Efficient Sorting Algorithms: The Timsort algorithm used in Python is highly optimized for practical use cases. It is particularly fast on real-world data, especially if there are ordered or partially ordered sequences in the input. Even though the sorting step theoretically has higher time complexity, in practice, it can run faster because of optimizations that reduce the constant factors.
Set Operations Overhead: In your O(n) solution, you're relying heavily on set operations, specifically in and add. While these operations are average O(1), they can sometimes take more time than expected because of factors like hash collisions, dynamic resizing, or poor cache locality when iterating over the set. These operations might not be as fast as they theoretically should be, especially when you're performing a lot of lookups or insertions.
Repeated Operations in the First Algorithm: In your first algorithm, you're doing the following:
while (num + 1) in s:
num += 1
current_streak += 1
This loop could lead to repeated set lookups for numbers that are consecutive. Since you're iterating over nums and performing a lookup operation for every number in the set, this could end up causing a lot of redundant work.

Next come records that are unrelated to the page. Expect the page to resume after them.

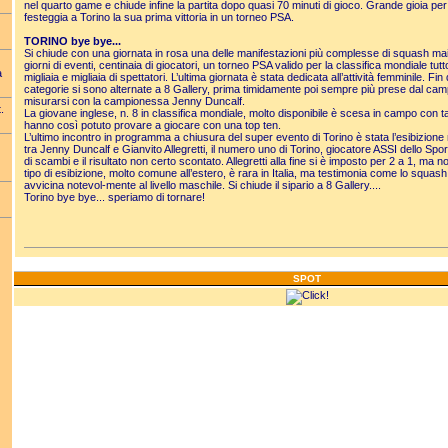
nel quarto game e chiude infine la partita dopo quasi 70 minuti di gioco. Grande gioia per
festeggia a Torino la sua prima vittoria in un torneo PSA.
TORINO bye bye...
Si chiude con una giornata in rosa una delle manifestazioni più complesse di squash mai o
giorni di eventi, centinaia di giocatori, un torneo PSA valido per la classifica mondiale tut
a
migliaia e migliaia di spettatori. L’ultima giornata è stata dedicata all’attività femminile. Fin 
categorie si sono alternate a 8 Gallery, prima timidamente poi sempre più prese dal camp
misurarsi con la campionessa Jenny Duncalf.
.
La giovane inglese, n. 8 in classifica mondiale, molto disponibile è scesa in campo con t
hanno così potuto provare a giocare con una top ten.
L’ultimo incontro in programma a chiusura del super evento di Torino è stata l’esibizion
tra Jenny Duncalf e Gianvito Allegretti, il numero uno di Torino, giocatore ASSI dello Sport
di scambi e il risultato non certo scontato. Allegretti alla fine si è imposto per 2 a 1, ma 
tipo di esibizione, molto comune all’estero, è rara in Italia, ma testimonia come lo squash fe
avvicina notevol-mente al livello maschile. Si chiude il sipario a 8 Gallery....
Torino bye bye... speriamo di tornare!
SPOT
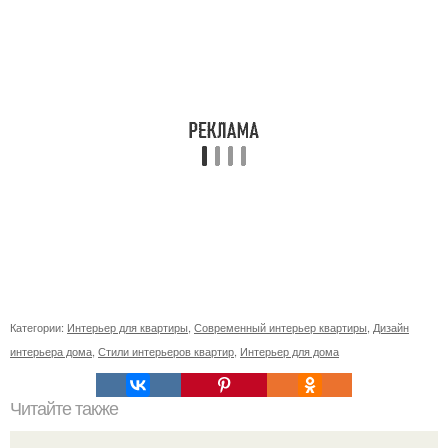
Категории:
Интерьер для квартиры
,
Современный интерьер квартиры
,
Дизайн
интерьера дома
,
Стили интерьеров квартир
,
Интерьер для дома
Читайте также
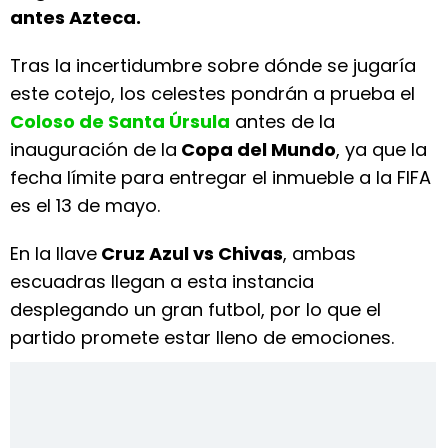
antes Azteca.
Tras la incertidumbre sobre dónde se jugaría
este cotejo, los celestes pondrán a prueba el
Coloso de Santa Úrsula
antes de la
inauguración de la
Copa del Mundo
, ya que la
fecha límite para entregar el inmueble a la FIFA
es el 13 de mayo.
En la llave
Cruz Azul vs Chivas
, ambas
escuadras llegan a esta instancia
desplegando un gran futbol, por lo que el
partido promete estar lleno de emociones.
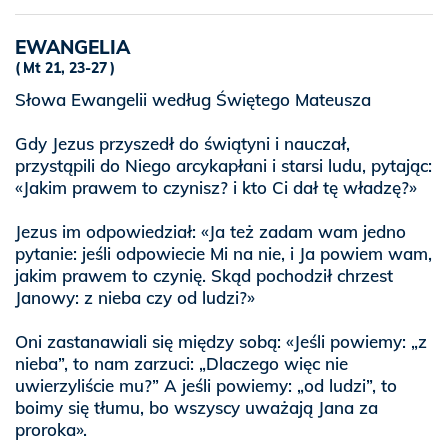
EWANGELIA
Mt 21, 23-27
Słowa Ewangelii według Świętego Mateusza
Gdy Jezus przyszedł do świątyni i nauczał,
przystąpili do Niego arcykapłani i starsi ludu, pytając:
«Jakim prawem to czynisz? i kto Ci dał tę władzę?»
Jezus im odpowiedział: «Ja też zadam wam jedno
pytanie: jeśli odpowiecie Mi na nie, i Ja powiem wam,
jakim prawem to czynię. Skąd pochodził chrzest
Janowy: z nieba czy od ludzi?»
Oni zastanawiali się między sobą: «Jeśli powiemy: „z
nieba”, to nam zarzuci: „Dlaczego więc nie
uwierzyliście mu?” A jeśli powiemy: „od ludzi”, to
boimy się tłumu, bo wszyscy uważają Jana za
proroka».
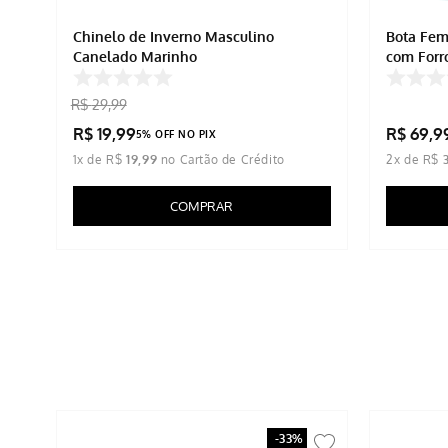
E
Chinelo de Inverno Masculino
Bota Fem
Canelado Marinho
com Forr
R$
29
,
99
R$
19
,
99
R$
69
,
9
5% OFF NO PIX
1
x de
R$
19
,
99
2
x de
R$
COMPRAR
-
33%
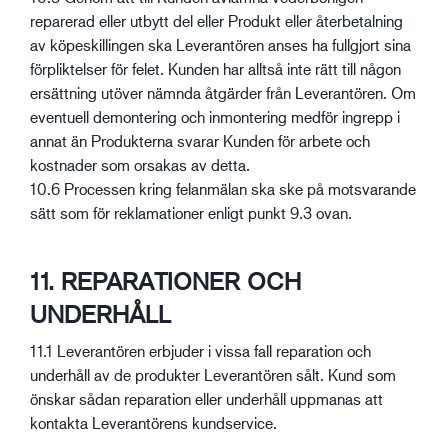
reparerad eller utbytt del eller Produkt eller återbetalning
av köpeskillingen ska Leverantören anses ha fullgjort sina
förpliktelser för felet. Kunden har alltså inte rätt till någon
ersättning utöver nämnda åtgärder från Leverantören. Om
eventuell demontering och inmontering medför ingrepp i
annat än Produkterna svarar Kunden för arbete och
kostnader som orsakas av detta.
10.6 Processen kring felanmälan ska ske på motsvarande
sätt som för reklamationer enligt punkt 9.3 ovan.
11. REPARATIONER OCH
UNDERHÅLL
11.1 Leverantören erbjuder i vissa fall reparation och
underhåll av de produkter Leverantören sålt. Kund som
önskar sådan reparation eller underhåll uppmanas att
kontakta Leverantörens kundservice.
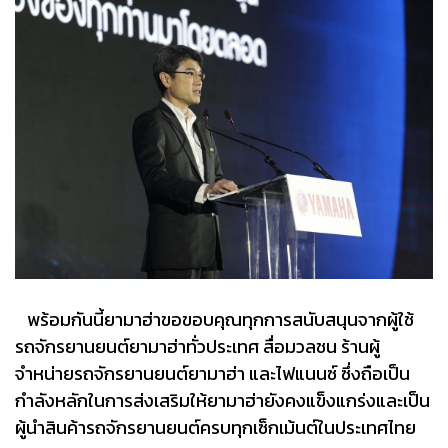
พร้อมกันนี้ยามาฮ่าขอขอบคุณทุกการสนับสนุนจากผู้ใช้
รถจักรยานยนต์ยามาฮ่าทั่วประเทศ สื่อมวลชน ร้านผู้
จำหน่ายรถจักรยานยนต์ยามาฮ่า และไฟแนนซ์ ซึ่งถือเป็น
กำลังหลักในการส่งเสริมให้ยามาฮ่ายังคงแข็งแกร่งและเป็น
ผู้นำสินค้ารถจักรยานยนต์ครบทุกเซ็กเม้นต์ในประเทศไทย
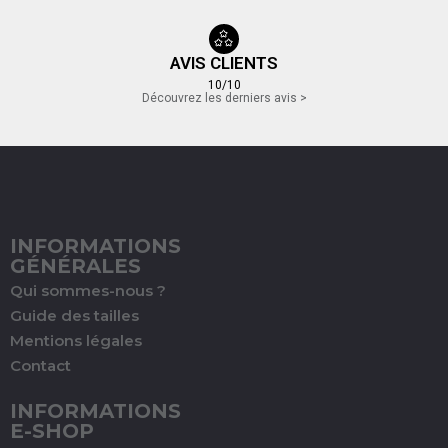
AVIS CLIENTS
10/10
Découvrez les derniers avis >
INFORMATIONS
GÉNÉRALES
Qui sommes-nous ?
Guide des tailles
Mentions légales
Contact
INFORMATIONS
E-SHOP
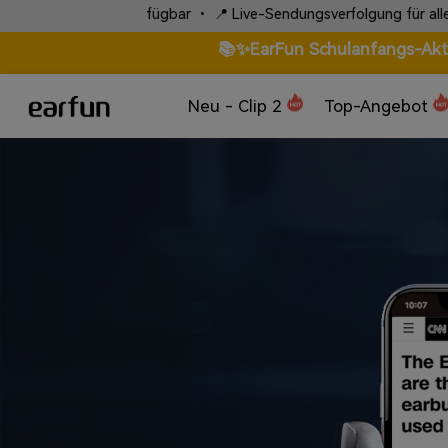
fügbar • 📍 Live-Sendungsverfolgung für alle Bestellungen
📚✨EarFun Schulanfangs-Aktio
Neu - Clip 2
Top-Angebot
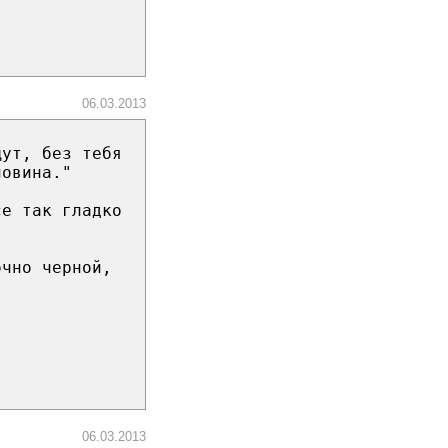
06.03.2013
щут, без тебя
ловина."
се так гладко
очно черной,
06.03.2013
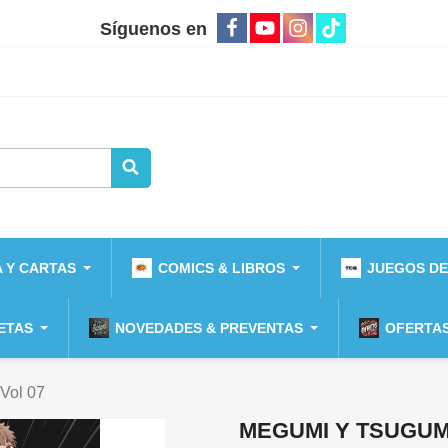
Síguenos en
 Y CARTAS
COMICS & LIBROS
JUEGOS DE
ETAS
NOVEDADES & PREVENTAS
OFERTAS
Vol 07
MEGUMI Y TSUGUMI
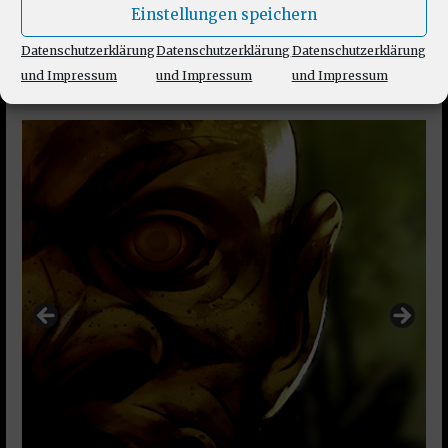
Unser Patreon Bereich
Einstellungen speichern
Datenschutzerklärung
Datenschutzerklärung
Datenschutzerklärung
und Impressum
und Impressum
und Impressum
Unsere Podcast Serien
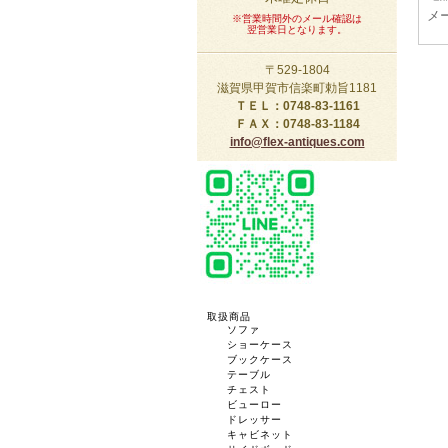
メー
※営業時間外のメール確認は
翌営業日となります。
〒529-1804
滋賀県甲賀市信楽町勅旨1181
ＴＥＬ：0748-83-1161
ＦＡＸ：0748-83-1184
info@flex-antiques.com
取扱商品
ソファ
ショーケース
ブックケース
テーブル
チェスト
ビューロー
ドレッサー
キャビネット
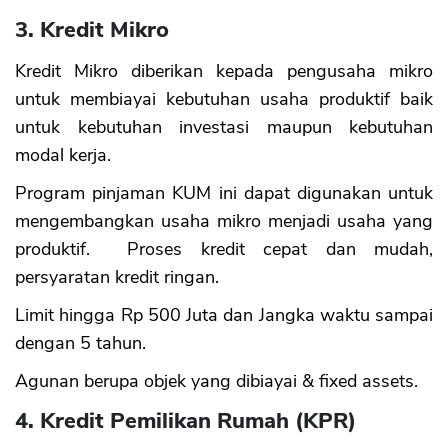
3. Kredit Mikro
Kredit Mikro diberikan kepada pengusaha mikro
untuk membiayai kebutuhan usaha produktif baik
untuk kebutuhan investasi maupun kebutuhan
modal kerja.
Program pinjaman KUM ini dapat digunakan untuk
mengembangkan usaha mikro menjadi usaha yang
produktif. Proses kredit cepat dan mudah,
persyaratan kredit ringan.
Limit hingga Rp 500 Juta dan Jangka waktu sampai
dengan 5 tahun.
Agunan berupa objek yang dibiayai & fixed assets.
4. Kredit Pemilikan Rumah (KPR)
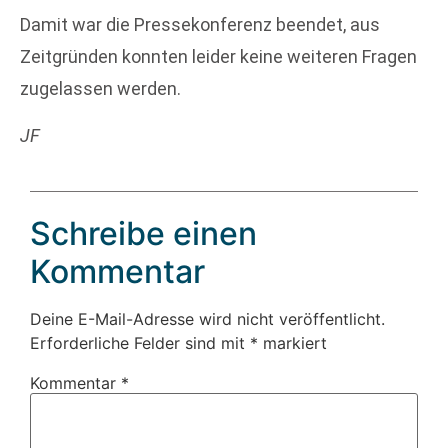
Damit war die Pressekonferenz beendet, aus
Zeitgründen konnten leider keine weiteren Fragen
zugelassen werden.
JF
Schreibe einen
Kommentar
Deine E-Mail-Adresse wird nicht veröffentlicht.
Erforderliche Felder sind mit
*
markiert
Kommentar
*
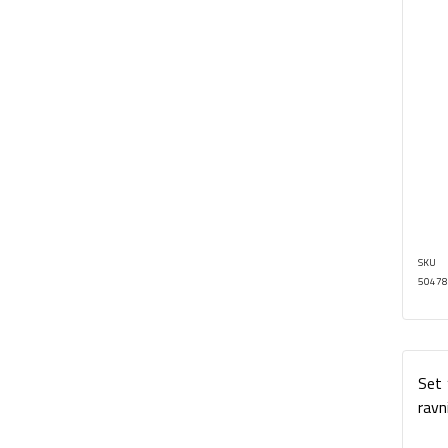
SKU
50478
Set 
ravn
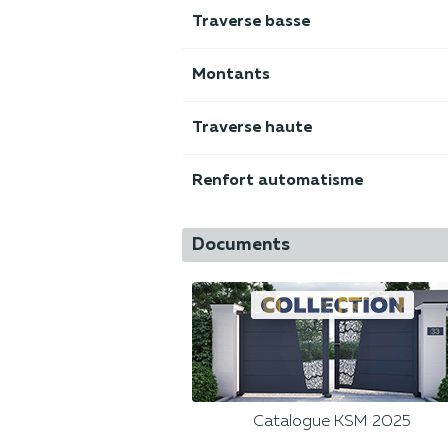
Traverse basse
Montants
Traverse haute
Renfort automatisme
Documents
Catalogue KSM 2025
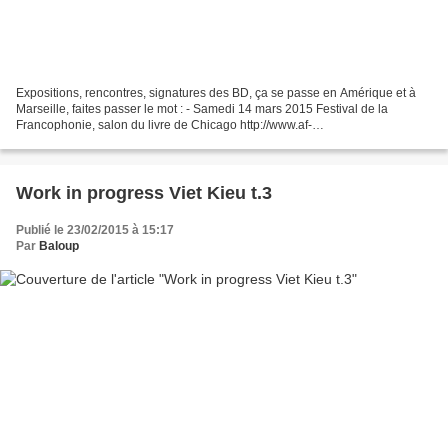
Expositions, rencontres, signatures des BD, ça se passe en Amérique et à
Marseille, faites passer le mot : - Samedi 14 mars 2015 Festival de la
Francophonie, salon du livre de Chicago http://www.af-
chicago.org/app/Calendar.php?event=1270&type= - Du 16...
Work in progress Viet Kieu t.3
Publié le 23/02/2015 à 15:17
Par
Baloup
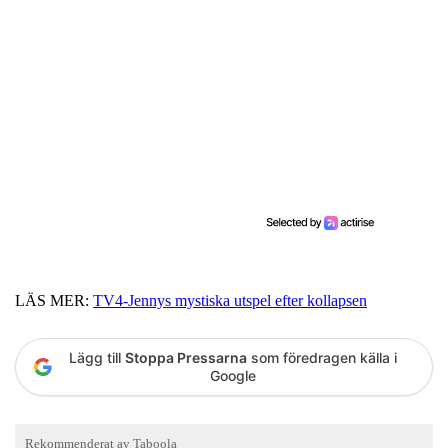
LÄS MER:
TV4-Jennys mystiska utspel efter kollapsen
Lägg till
Stoppa Pressarna
som föredragen källa i
Google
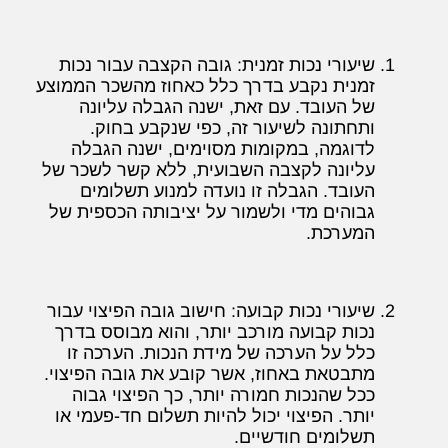
שיעורי נכות זמנית: גובה הקצבה עבור נכות
זמנית נקבע בדרך כלל כאחוז מהשכר הממוצע
של העובד. עם זאת, ישנה הגבלה עליונה
ותחתונה לשיעור זה, כפי שנקבע בחוק.
לדוגמה, במקומות מסוימים, ישנה הגבלה
עליונה לקצבה השבועית, ללא קשר לשכר של
העובד. הגבלה זו נועדה למנוע תשלומים
גבוהים מדי ולשמור על יציבותה הכספית של
המערכת.
שיעורי נכות קבועה: חישוב גובה הפיצוי עבור
נכות קבועה מורכב יותר, והוא מבוסס בדרך
כלל על הערכה של מידת הנכות. הערכה זו
מתבטאת באחוז, אשר קובע את גובה הפיצוי.
ככל שהנכות חמורה יותר, כך הפיצוי גבוה
יותר. הפיצוי יכול להיות תשלום חד-פעמי או
תשלומים חודשיים.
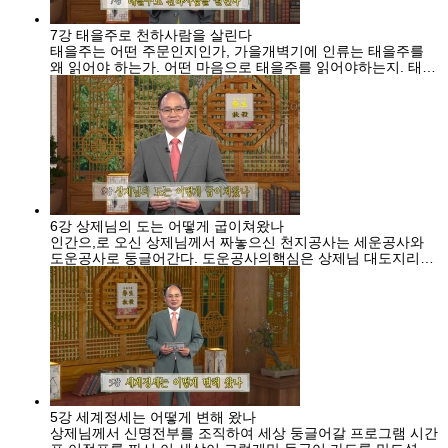
7강 태을주로 천하사람을 살린다
태을주는 어떤 주문인지인가, 가을개벽기에 인류는 태을주를
왜 읽어야 하는가. 어떤 마음으로 태을주를 읽어야하는지. 태을
주를 읽으면 어떤 조화가 생기는지 태상종도사님 말씀을 통해
천지조화주문 태을주에 대해 알아본다
6강 상제님의 도는 어떻게 굽이쳐왔나
인간으,로 오신 상제님께서 짜놓으신 천지공사는 세운공사와
도운공사로 둥글어간다. 도운공사의핵심은 상제님 대도지리의
도맥인 종통맥이다. 상제님 어천 이후 종통을 이어받으신 태모
님을 뿌리로 보천교 700만 시대인 증산도 제1변 도운 그리고
그 맥을 이어 1945년 광복과 더불어 태상종도사님이 증산도 제
2 부흥시대를 여셨습니다. 그리고 태상종도사님을 뿌리로 74,7
5년 감인을묘년에 태전에서 열린 증산도 3변 도운이 안경전 종
도사님으로 이어지고 있습니다. 상제님께서 짜놓으신 도운공사
를 알아봅니다.
5강 세계정세는 어떻게 변해 왔나
상제님께서 신명전부를 조직하여 세상 둥글어갈 프로그램 시간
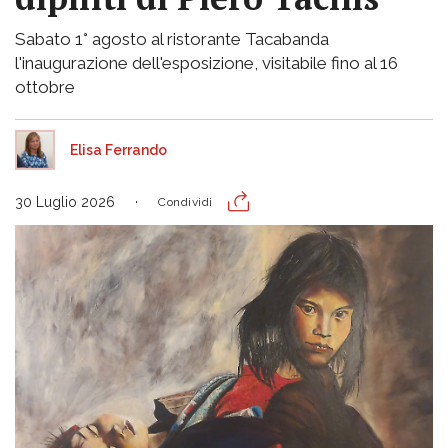
Sabato 1° agosto al ristorante Tacabanda
l'inaugurazione dell'esposizione, visitabile fino al 16
ottobre
Elisa Ferrando
30 Luglio 2026
Condividi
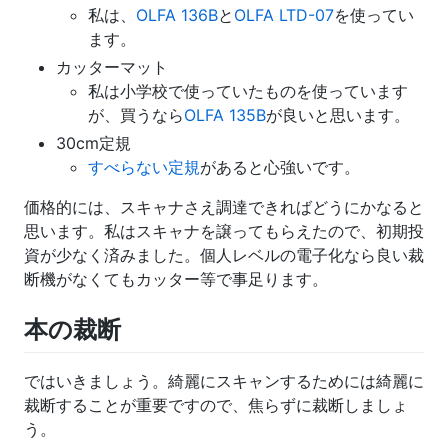
私は、
OLFA 136B
と
OLFA LTD-07
を使ってい
ます。
カッターマット
私は小学校で使っていたものを使っています
が、買うなら
OLFA 135B
が良いと思います。
30cm定規
すべらない定規
があると心強いです。
価格的には、スキャナさえ調達できればどうにかなると
思います。私はスキャナを譲ってもらえたので、初期投
資が少なく済みました。個人レベルの電子化なら良い裁
断機がなくてもカッター等で事足ります。
本の裁断
ではいきましょう。綺麗にスキャンするためには綺麗に
裁断することが重要ですので、焦らずに裁断しましょ
う。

Specifically, for each number, you're incrementing num and repeatedly checking num + 1. If there are a lot of consecutive numbers, this can quickly become inefficient.
The time complexity here might still be O(n) in theory, but due to the redundant operations, you're hitting a performance bottleneck, leading to TLE.
Efficiency of the Second Algorithm: In the second algorithm, you've made a few optimizations:
next_num = num + 1
while next_num in nums:
next_num += 1
Here, the check for next_num in nums is still O(1) on average, and the update to next_num skips over consecutive numbers directly without performing additional redundant lookups. This change reduces the number of unnecessary checks, improving the algorithm’s performance and avoiding redundant work.
Even though the theoretical time complexity is the same in both cases (O(n)), the second version is faster because it avoids unnecessary operations and works more efficiently with the set lookups.
Impact of Set Operations: In the first solution, you may have faced inefficiencies due to the use of the current_streak variable and updating num during iteration. Additionally, by modifying num in the loop, you're creating potential confusion and inefficient memory access patterns (e.g., reusing the same variable and performing multiple lookups for numbers that are already part of the streak).
The second solution benefits from using next_num as a separate variable, which simplifies the logic and makes the code more efficient by focusing on skipping over consecutive numbers directly without redundant checks.
O(nlogn) solutions can sometimes perform faster than O(n) in practice due to constant factors, the specific nature of the data, and the efficiency of underlying algorithms like Timsort.
Your first O(n) solution caused TLE due to redundant operations and inefficiencies in how consecutive numbers were processed.
Your second O(n) solution passed because it streamlined the logic, minimized redundant operations, and worked more efficiently with the set data structure.
Optimizing algorithms often involves reducing redundant operations and ensuring that you don't perform the same work multiple times. Even with the same time complexity, how you structure the code and the operations you choose can significantly affect performance.